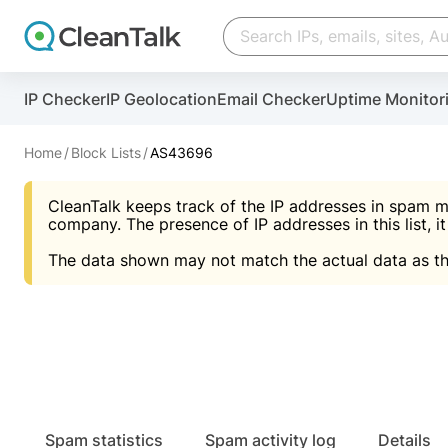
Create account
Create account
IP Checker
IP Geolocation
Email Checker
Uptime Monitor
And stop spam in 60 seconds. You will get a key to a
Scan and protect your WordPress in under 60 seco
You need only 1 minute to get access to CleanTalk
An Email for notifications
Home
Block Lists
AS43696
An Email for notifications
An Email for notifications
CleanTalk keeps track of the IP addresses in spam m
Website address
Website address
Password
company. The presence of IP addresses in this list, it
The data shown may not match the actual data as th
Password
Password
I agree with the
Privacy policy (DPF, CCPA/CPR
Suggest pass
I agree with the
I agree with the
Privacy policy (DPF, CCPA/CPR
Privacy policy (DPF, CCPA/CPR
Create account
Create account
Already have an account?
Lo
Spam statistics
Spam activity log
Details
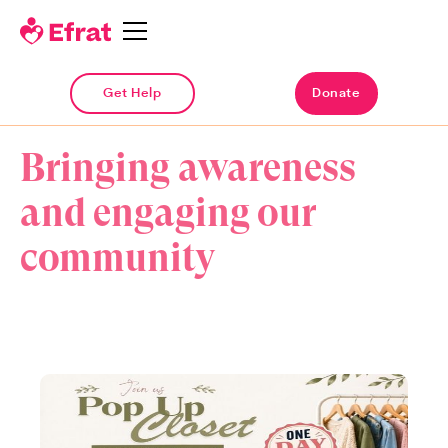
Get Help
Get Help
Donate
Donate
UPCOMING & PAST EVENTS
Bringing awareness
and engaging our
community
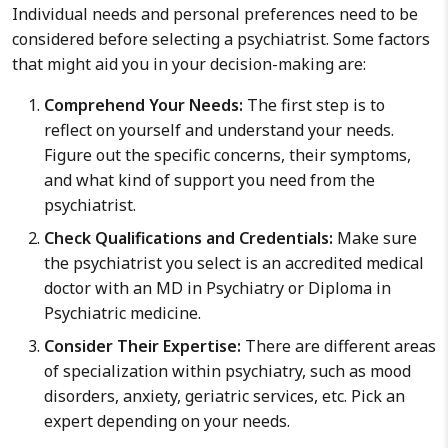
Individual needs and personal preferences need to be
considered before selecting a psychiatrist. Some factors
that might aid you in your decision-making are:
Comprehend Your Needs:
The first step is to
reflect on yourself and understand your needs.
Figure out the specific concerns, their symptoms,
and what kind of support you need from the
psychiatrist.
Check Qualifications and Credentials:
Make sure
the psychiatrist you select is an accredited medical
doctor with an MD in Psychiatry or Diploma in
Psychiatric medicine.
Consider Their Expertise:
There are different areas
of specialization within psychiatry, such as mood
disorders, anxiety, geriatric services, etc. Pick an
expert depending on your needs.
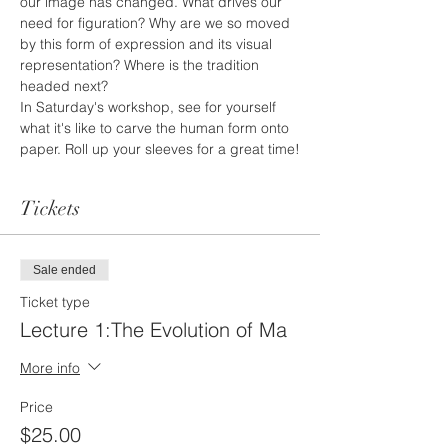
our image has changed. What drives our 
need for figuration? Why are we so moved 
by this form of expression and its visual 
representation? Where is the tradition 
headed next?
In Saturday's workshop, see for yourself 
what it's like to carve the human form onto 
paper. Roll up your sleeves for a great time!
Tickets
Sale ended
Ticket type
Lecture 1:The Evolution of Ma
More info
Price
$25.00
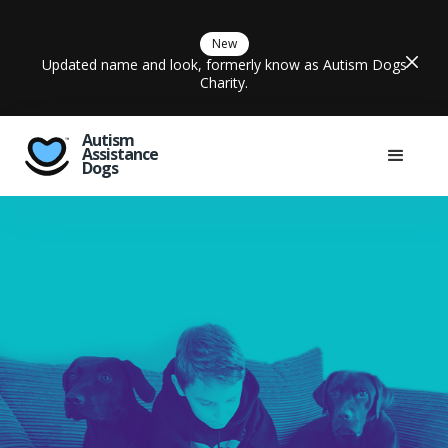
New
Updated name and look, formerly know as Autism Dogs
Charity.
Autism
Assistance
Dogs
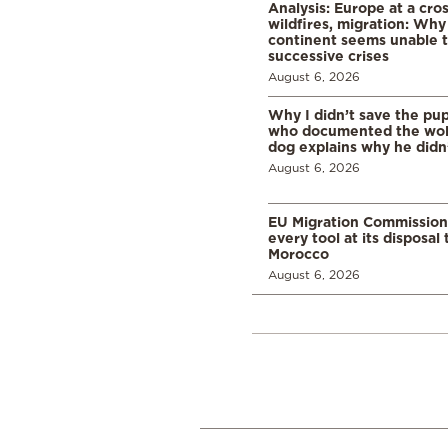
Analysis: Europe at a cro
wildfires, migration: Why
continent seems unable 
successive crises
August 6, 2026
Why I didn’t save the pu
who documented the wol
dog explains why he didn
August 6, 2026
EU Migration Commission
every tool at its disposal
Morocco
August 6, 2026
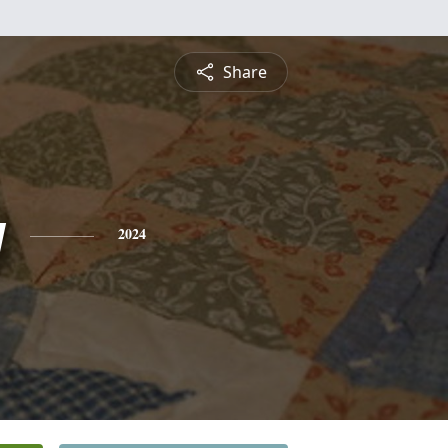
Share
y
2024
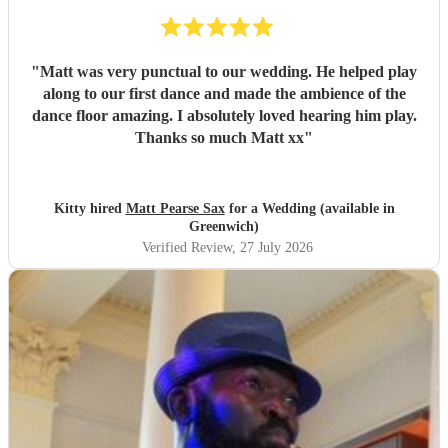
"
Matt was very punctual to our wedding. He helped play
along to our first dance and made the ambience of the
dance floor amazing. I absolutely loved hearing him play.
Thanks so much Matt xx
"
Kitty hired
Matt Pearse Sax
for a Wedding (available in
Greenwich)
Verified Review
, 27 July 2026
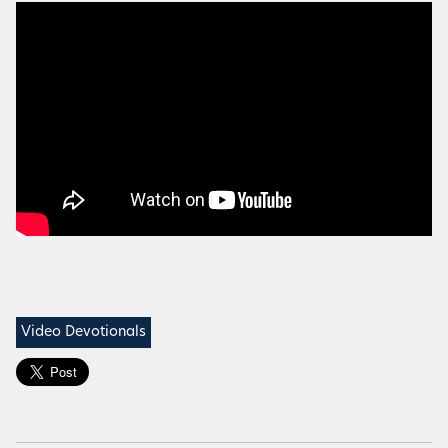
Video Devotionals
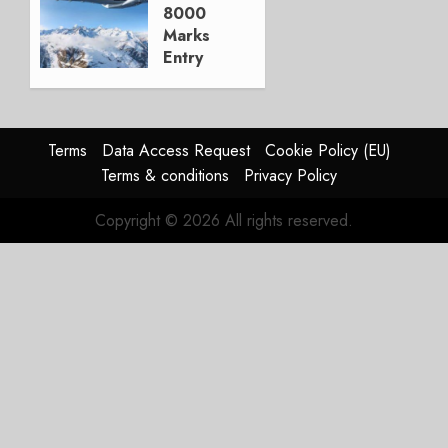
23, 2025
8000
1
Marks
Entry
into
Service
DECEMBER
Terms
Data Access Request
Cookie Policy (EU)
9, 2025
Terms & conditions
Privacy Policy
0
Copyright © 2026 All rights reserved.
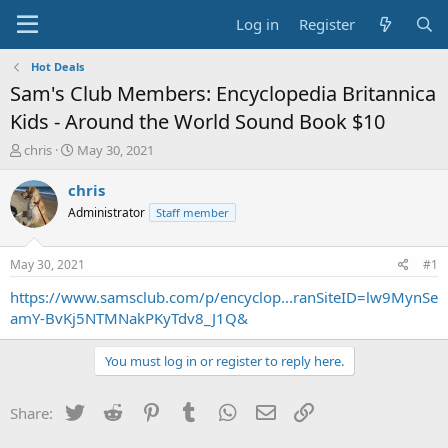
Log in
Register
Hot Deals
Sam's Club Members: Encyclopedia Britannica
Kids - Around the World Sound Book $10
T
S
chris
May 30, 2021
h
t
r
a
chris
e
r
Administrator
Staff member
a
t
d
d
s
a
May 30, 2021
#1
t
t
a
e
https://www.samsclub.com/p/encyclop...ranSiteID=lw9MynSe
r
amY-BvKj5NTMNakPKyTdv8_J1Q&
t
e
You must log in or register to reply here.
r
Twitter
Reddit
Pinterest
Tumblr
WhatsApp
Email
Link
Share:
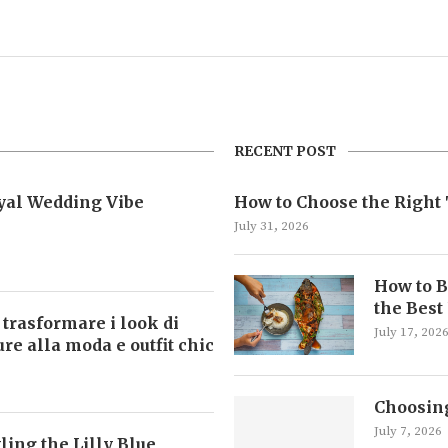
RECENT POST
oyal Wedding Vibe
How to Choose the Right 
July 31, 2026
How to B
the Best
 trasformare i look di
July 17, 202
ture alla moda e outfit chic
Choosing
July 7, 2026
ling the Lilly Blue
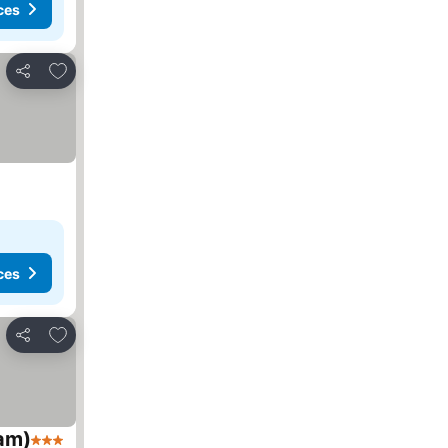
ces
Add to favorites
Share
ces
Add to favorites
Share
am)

-------------------------

Gather each line from the entries above that includes the word "dance".

along to our first dance and made the ambience of the
dance floor amazing. I absolutely loved hearing him play.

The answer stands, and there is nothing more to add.